» **WHAT YOU NEED TO DO**: Leave every picture out. Set down all the lines below exactly.

[Rendered page images]
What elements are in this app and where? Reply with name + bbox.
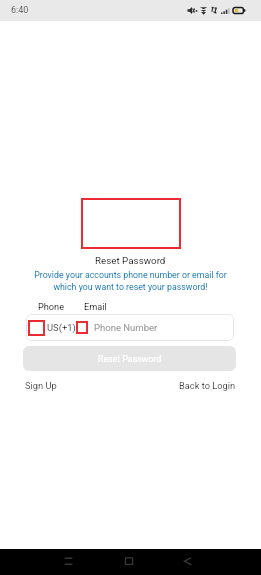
button[interactable]: Home <box>87 549 174 575</box>
staticText: US(+1) <box>47 322 76 333</box>
staticText: Reset Password <box>95 255 166 266</box>
button[interactable]: Phone <box>35 299 68 314</box>
button[interactable]: Back to Login <box>179 380 236 391</box>
button[interactable]: US(+1) <box>26 314 234 341</box>
staticText: Email <box>84 301 107 312</box>
staticText: Phone Number <box>94 322 158 333</box>
staticText: Provide your accounts phone number or em… <box>30 270 231 292</box>
button[interactable]: Sign Up <box>25 380 57 391</box>
staticText: 6:40 <box>11 5 29 16</box>
staticText: Reset Password <box>98 354 162 364</box>
button[interactable]: Recent apps <box>0 549 87 575</box>
staticText: Sign Up <box>25 380 57 391</box>
staticText: Back to Login <box>179 380 236 391</box>
button[interactable]: Email <box>81 299 110 314</box>
staticText: Phone <box>38 301 65 312</box>
button[interactable]: Reset Password <box>23 346 236 371</box>
button[interactable]: Back <box>174 549 261 575</box>
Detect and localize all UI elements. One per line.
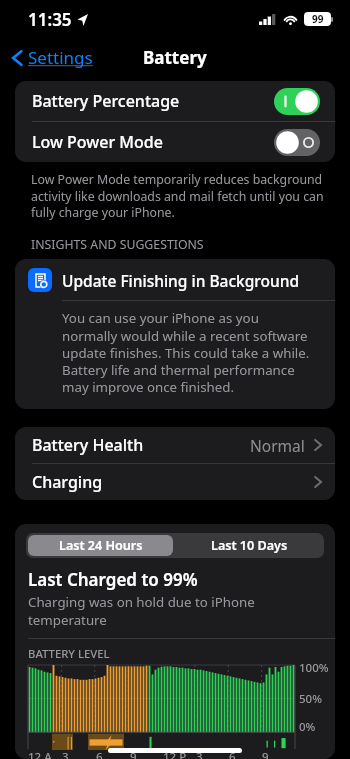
button[interactable]: Off — [274, 129, 320, 156]
staticText: Low Power Mode temporarily reduces backg… — [31, 171, 324, 220]
staticText: Last 24 Hours — [59, 537, 143, 554]
staticText: 3 — [196, 749, 203, 759]
staticText: 100% — [299, 660, 329, 676]
button[interactable]: Charging — [15, 464, 335, 500]
staticText: Normal — [250, 435, 305, 456]
staticText: Battery Percentage — [32, 90, 180, 112]
staticText: BATTERY LEVEL — [28, 646, 110, 661]
button[interactable]: Battery Health — [15, 427, 335, 463]
staticText: Charging was on hold due to iPhone tempe… — [28, 593, 335, 629]
staticText: 11:35 — [28, 8, 72, 31]
staticText: You can use your iPhone as you normally … — [62, 309, 317, 396]
staticText: 9 — [262, 749, 269, 759]
staticText: INSIGHTS AND SUGGESTIONS — [31, 236, 204, 253]
button[interactable]: On — [274, 88, 320, 115]
staticText: Battery Health — [32, 434, 144, 456]
staticText: 9 — [130, 749, 137, 759]
staticText: 12 P — [163, 749, 187, 759]
staticText: Last Charged to 99% — [28, 568, 198, 591]
staticText: 6 — [96, 749, 103, 759]
staticText: 12 A — [28, 749, 52, 759]
button[interactable]: Settings — [8, 42, 97, 73]
button[interactable]: Last 24 Hours — [28, 535, 173, 556]
staticText: 3 — [62, 749, 69, 759]
staticText: Charging — [32, 471, 103, 493]
staticText: 99 — [312, 12, 324, 26]
button[interactable]: Battery Percentage — [15, 81, 335, 121]
staticText: Last 10 Days — [211, 537, 288, 554]
staticText: Battery — [143, 46, 207, 69]
button[interactable]: Update Finishing in Background — [15, 259, 335, 409]
staticText: Settings — [28, 46, 93, 69]
button[interactable]: Last 10 Days — [175, 533, 324, 558]
staticText: 6 — [229, 749, 236, 759]
staticText: Update Finishing in Background — [62, 270, 300, 291]
button[interactable]: Low Power Mode — [15, 122, 335, 162]
staticText: Low Power Mode — [32, 131, 163, 153]
staticText: 0% — [299, 719, 316, 735]
staticText: 50% — [299, 691, 322, 707]
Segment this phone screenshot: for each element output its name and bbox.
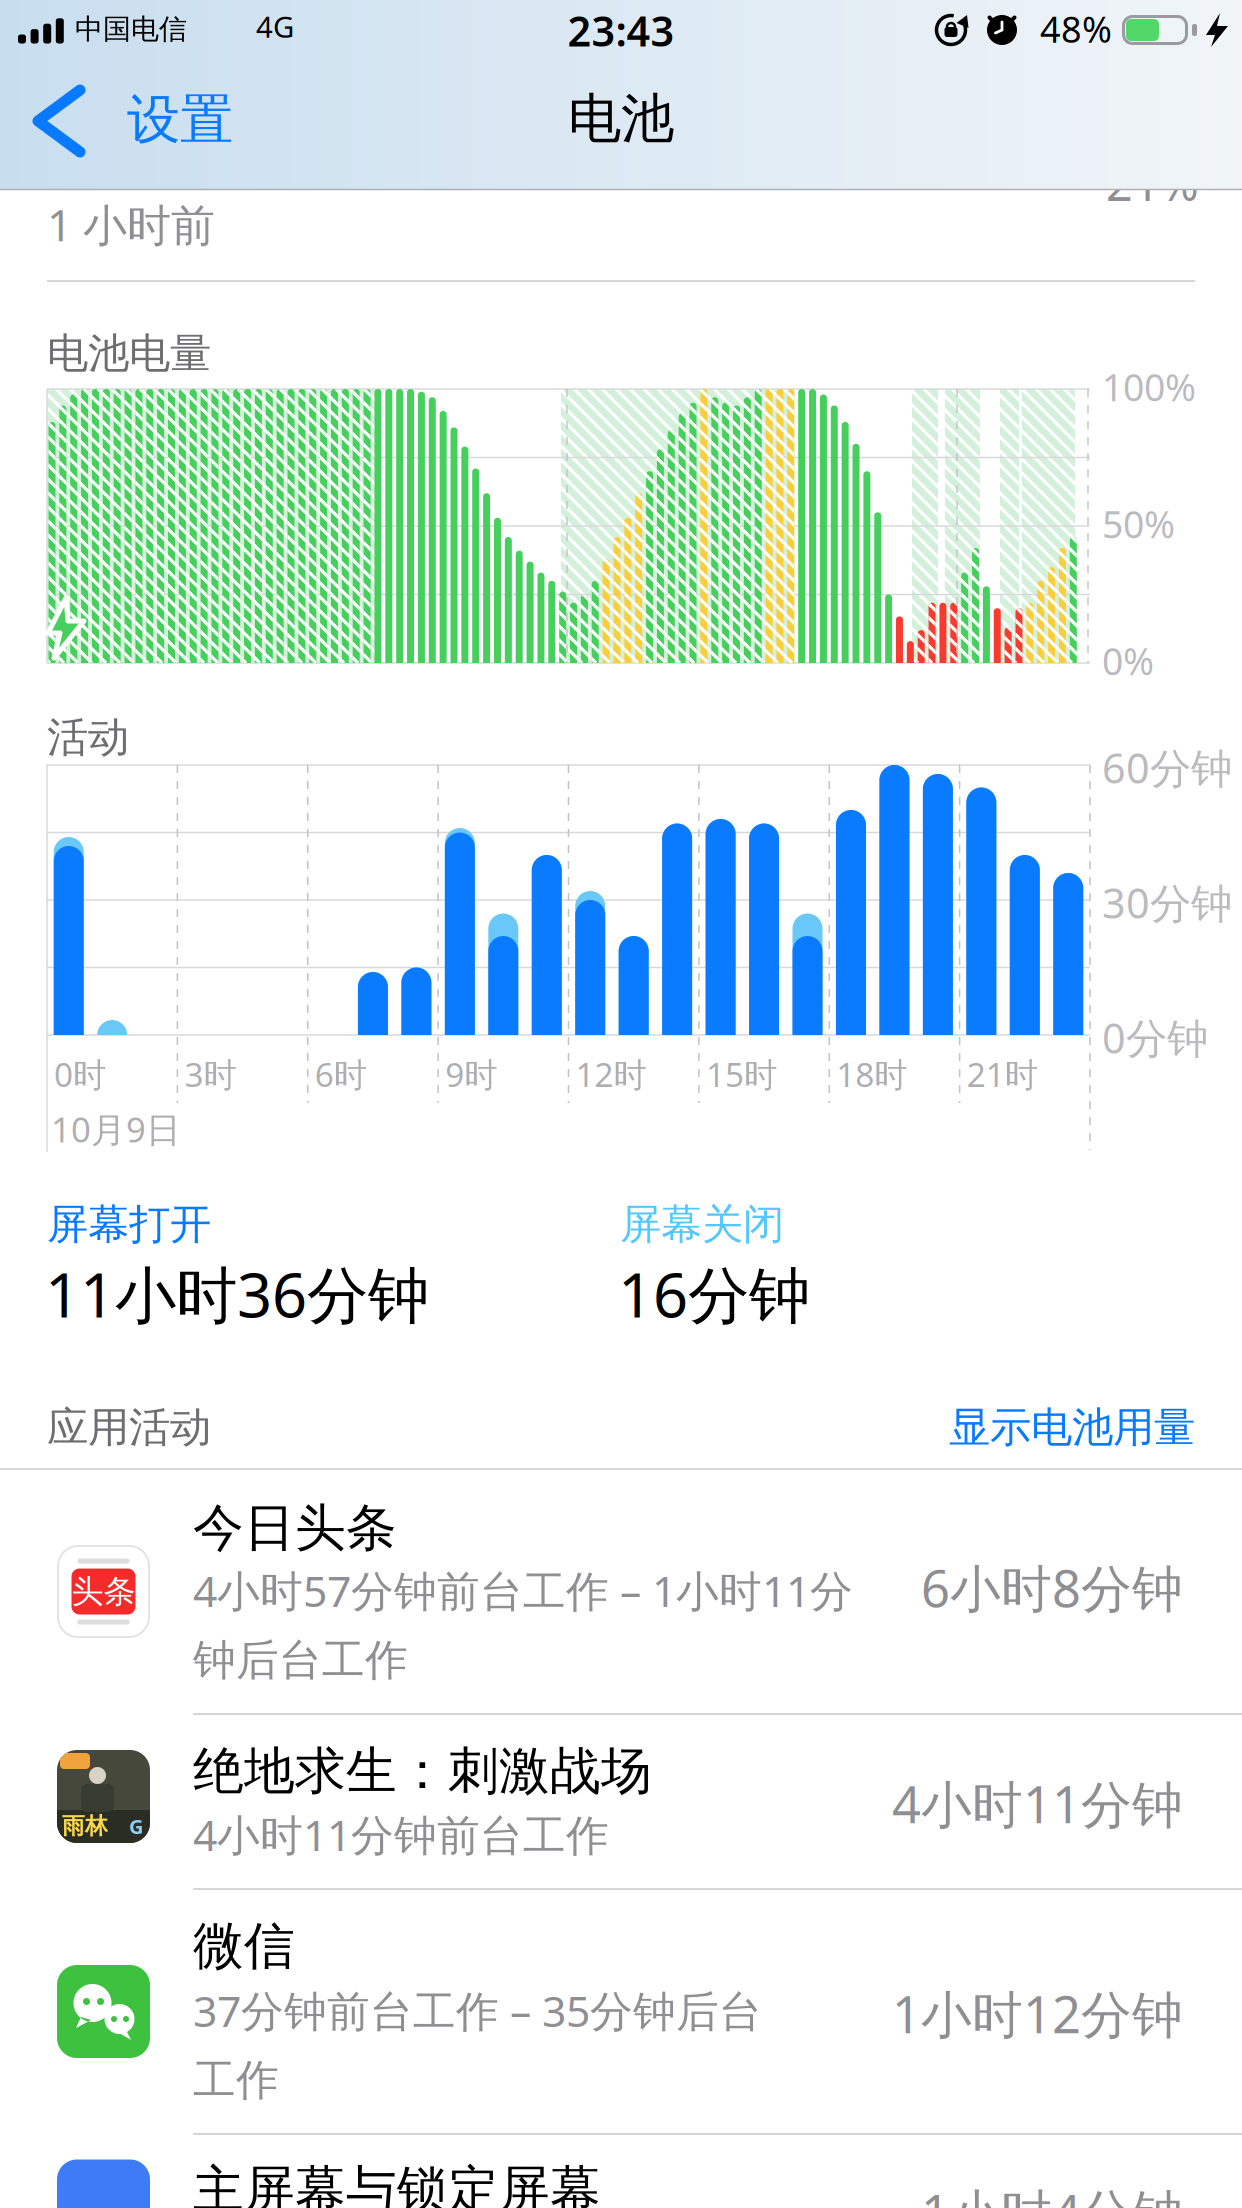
staticText: 100% bbox=[1102, 362, 1196, 412]
staticText: 4G bbox=[256, 7, 294, 46]
staticText: 电池电量 bbox=[47, 328, 211, 379]
staticText: 3时 bbox=[184, 1052, 236, 1096]
staticText: 4小时11分钟前台工作 bbox=[193, 1806, 609, 1863]
staticText: 21% bbox=[1106, 152, 1199, 214]
staticText: 11小时36分钟 bbox=[45, 1253, 429, 1334]
staticText: 50% bbox=[1102, 499, 1175, 549]
staticText: 1小时12分钟 bbox=[892, 1980, 1183, 2047]
staticText: 钟后台工作 bbox=[193, 1634, 408, 1686]
staticText: 15时 bbox=[706, 1052, 777, 1096]
staticText: 18时 bbox=[836, 1052, 907, 1096]
button[interactable]: 头条 bbox=[0, 1469, 1242, 1714]
button[interactable]: 设置 bbox=[0, 60, 260, 190]
staticText: G bbox=[129, 1813, 143, 1840]
staticText: 4小时57分钟前台工作 – 1小时11分 bbox=[193, 1562, 853, 1619]
staticText: 10月9日 bbox=[51, 1106, 181, 1152]
button[interactable]: 雨林 bbox=[0, 1714, 1242, 1889]
staticText: 16分钟 bbox=[618, 1253, 810, 1334]
staticText: 23:43 bbox=[568, 3, 674, 58]
staticText: 21时 bbox=[967, 1052, 1038, 1096]
staticText: 设置 bbox=[127, 87, 233, 152]
staticText: 0时 bbox=[54, 1052, 106, 1096]
staticText: 雨林 bbox=[62, 1812, 108, 1840]
staticText: 6时 bbox=[315, 1052, 367, 1096]
staticText: 1小时4分钟 bbox=[921, 2178, 1183, 2208]
staticText: 中国电信 bbox=[75, 12, 187, 46]
staticText: 屏幕打开 bbox=[47, 1199, 211, 1250]
staticText: 微信 bbox=[193, 1915, 295, 1977]
staticText: 活动 bbox=[47, 712, 129, 763]
staticText: 0分钟 bbox=[1102, 1010, 1208, 1065]
staticText: 9时 bbox=[445, 1052, 497, 1096]
staticText: 绝地求生：刺激战场 bbox=[193, 1740, 652, 1802]
staticText: 头条 bbox=[72, 1572, 136, 1611]
staticText: 0% bbox=[1102, 636, 1154, 686]
staticText: 今日头条 bbox=[193, 1497, 397, 1559]
staticText: 37分钟前台工作 – 35分钟后台 bbox=[193, 1982, 762, 2039]
staticText: 12时 bbox=[576, 1052, 646, 1096]
button[interactable]: 显示电池用量 bbox=[795, 1402, 1195, 1453]
button[interactable]: 微信 bbox=[0, 1889, 1242, 2134]
staticText: 屏幕关闭 bbox=[620, 1199, 784, 1250]
staticText: 4小时11分钟 bbox=[892, 1770, 1183, 1837]
staticText: 48% bbox=[1040, 5, 1112, 53]
staticText: 60分钟 bbox=[1102, 740, 1232, 795]
button[interactable]: 主屏幕与锁定屏幕 bbox=[0, 2134, 1242, 2208]
staticText: 应用活动 bbox=[47, 1402, 211, 1453]
staticText: 电池 bbox=[568, 86, 674, 152]
staticText: 1 小时前 bbox=[47, 195, 215, 253]
staticText: 6小时8分钟 bbox=[921, 1554, 1183, 1621]
staticText: 工作 bbox=[193, 2054, 279, 2106]
staticText: 显示电池用量 bbox=[949, 1402, 1195, 1453]
staticText: 30分钟 bbox=[1102, 875, 1232, 930]
staticText: 主屏幕与锁定屏幕 bbox=[193, 2158, 601, 2208]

» **REPLY**:
What elements are in this app and where? Reply with name + bbox.
button[interactable]: Home <box>87 549 174 575</box>
staticText: US(+1) <box>47 322 76 333</box>
staticText: Reset Password <box>95 255 166 266</box>
button[interactable]: Phone <box>35 299 68 314</box>
button[interactable]: Back to Login <box>179 380 236 391</box>
button[interactable]: US(+1) <box>26 314 234 341</box>
staticText: Email <box>84 301 107 312</box>
staticText: Phone Number <box>94 322 158 333</box>
staticText: Provide your accounts phone number or em… <box>30 270 231 292</box>
button[interactable]: Sign Up <box>25 380 57 391</box>
staticText: 6:40 <box>11 5 29 16</box>
staticText: Reset Password <box>98 354 162 364</box>
button[interactable]: Recent apps <box>0 549 87 575</box>
staticText: Sign Up <box>25 380 57 391</box>
staticText: Back to Login <box>179 380 236 391</box>
button[interactable]: Email <box>81 299 110 314</box>
staticText: Phone <box>38 301 65 312</box>
button[interactable]: Reset Password <box>23 346 236 371</box>
button[interactable]: Back <box>174 549 261 575</box>
Detect and localize all UI elements. One per line.
button[interactable]: Off — [274, 129, 320, 156]
staticText: Low Power Mode temporarily reduces backg… — [31, 171, 324, 220]
staticText: Last 24 Hours — [59, 537, 143, 554]
staticText: 3 — [196, 749, 203, 759]
staticText: 100% — [299, 660, 329, 676]
button[interactable]: Charging — [15, 464, 335, 500]
staticText: Normal — [250, 435, 305, 456]
staticText: Battery Percentage — [32, 90, 180, 112]
staticText: BATTERY LEVEL — [28, 646, 110, 661]
button[interactable]: Battery Health — [15, 427, 335, 463]
staticText: Charging was on hold due to iPhone tempe… — [28, 593, 335, 629]
staticText: 11:35 — [28, 8, 72, 31]
staticText: You can use your iPhone as you normally … — [62, 309, 317, 396]
staticText: 9 — [262, 749, 269, 759]
staticText: INSIGHTS AND SUGGESTIONS — [31, 236, 204, 253]
button[interactable]: On — [274, 88, 320, 115]
staticText: Battery Health — [32, 434, 144, 456]
staticText: 9 — [130, 749, 137, 759]
staticText: 12 P — [163, 749, 187, 759]
staticText: Last Charged to 99% — [28, 568, 198, 591]
staticText: 6 — [96, 749, 103, 759]
staticText: 12 A — [28, 749, 52, 759]
button[interactable]: Settings — [8, 42, 97, 73]
button[interactable]: Last 24 Hours — [28, 535, 173, 556]
staticText: 3 — [62, 749, 69, 759]
staticText: Charging — [32, 471, 103, 493]
staticText: 99 — [312, 12, 324, 26]
button[interactable]: Battery Percentage — [15, 81, 335, 121]
staticText: Last 10 Days — [211, 537, 288, 554]
staticText: Battery — [143, 46, 207, 69]
button[interactable]: Update Finishing in Background — [15, 259, 335, 409]
staticText: Settings — [28, 46, 93, 69]
button[interactable]: Last 10 Days — [175, 533, 324, 558]
staticText: 6 — [229, 749, 236, 759]
staticText: Update Finishing in Background — [62, 270, 300, 291]
button[interactable]: Low Power Mode — [15, 122, 335, 162]
staticText: Low Power Mode — [32, 131, 163, 153]
staticText: 0% — [299, 719, 316, 735]
staticText: 50% — [299, 691, 322, 707]
Segment this phone screenshot: for each element output its name and bbox.
staticText: 100% bbox=[1102, 362, 1196, 412]
staticText: 4G bbox=[256, 7, 294, 46]
staticText: 电池电量 bbox=[47, 328, 211, 379]
staticText: 3时 bbox=[184, 1052, 236, 1096]
staticText: 4小时11分钟前台工作 bbox=[193, 1806, 609, 1863]
staticText: 21% bbox=[1106, 152, 1199, 214]
staticText: 11小时36分钟 bbox=[45, 1253, 429, 1334]
staticText: 50% bbox=[1102, 499, 1175, 549]
staticText: 1小时12分钟 bbox=[892, 1980, 1183, 2047]
staticText: 钟后台工作 bbox=[193, 1634, 408, 1686]
staticText: 15时 bbox=[706, 1052, 777, 1096]
staticText: 18时 bbox=[836, 1052, 907, 1096]
button[interactable]: 头条 bbox=[0, 1469, 1242, 1714]
button[interactable]: 设置 bbox=[0, 60, 260, 190]
staticText: G bbox=[129, 1813, 143, 1840]
staticText: 4小时57分钟前台工作 – 1小时11分 bbox=[193, 1562, 853, 1619]
staticText: 10月9日 bbox=[51, 1106, 181, 1152]
button[interactable]: 雨林 bbox=[0, 1714, 1242, 1889]
staticText: 16分钟 bbox=[618, 1253, 810, 1334]
staticText: 23:43 bbox=[568, 3, 674, 58]
staticText: 21时 bbox=[967, 1052, 1038, 1096]
staticText: 设置 bbox=[127, 87, 233, 152]
staticText: 0时 bbox=[54, 1052, 106, 1096]
staticText: 雨林 bbox=[62, 1812, 108, 1840]
staticText: 6时 bbox=[315, 1052, 367, 1096]
staticText: 1小时4分钟 bbox=[921, 2178, 1183, 2208]
staticText: 中国电信 bbox=[75, 12, 187, 46]
staticText: 屏幕打开 bbox=[47, 1199, 211, 1250]
staticText: 微信 bbox=[193, 1915, 295, 1977]
staticText: 活动 bbox=[47, 712, 129, 763]
staticText: 0分钟 bbox=[1102, 1010, 1208, 1065]
staticText: 9时 bbox=[445, 1052, 497, 1096]
staticText: 绝地求生：刺激战场 bbox=[193, 1740, 652, 1802]
staticText: 头条 bbox=[72, 1572, 136, 1611]
staticText: 0% bbox=[1102, 636, 1154, 686]
staticText: 今日头条 bbox=[193, 1497, 397, 1559]
staticText: 37分钟前台工作 – 35分钟后台 bbox=[193, 1982, 762, 2039]
staticText: 12时 bbox=[576, 1052, 646, 1096]
button[interactable]: 显示电池用量 bbox=[795, 1402, 1195, 1453]
button[interactable]: 微信 bbox=[0, 1889, 1242, 2134]
staticText: 屏幕关闭 bbox=[620, 1199, 784, 1250]
staticText: 4小时11分钟 bbox=[892, 1770, 1183, 1837]
staticText: 48% bbox=[1040, 5, 1112, 53]
staticText: 60分钟 bbox=[1102, 740, 1232, 795]
button[interactable]: 主屏幕与锁定屏幕 bbox=[0, 2134, 1242, 2208]
staticText: 应用活动 bbox=[47, 1402, 211, 1453]
staticText: 电池 bbox=[568, 86, 674, 152]
staticText: 1 小时前 bbox=[47, 195, 215, 253]
staticText: 6小时8分钟 bbox=[921, 1554, 1183, 1621]
staticText: 工作 bbox=[193, 2054, 279, 2106]
staticText: 显示电池用量 bbox=[949, 1402, 1195, 1453]
staticText: 30分钟 bbox=[1102, 875, 1232, 930]
staticText: 主屏幕与锁定屏幕 bbox=[193, 2158, 601, 2208]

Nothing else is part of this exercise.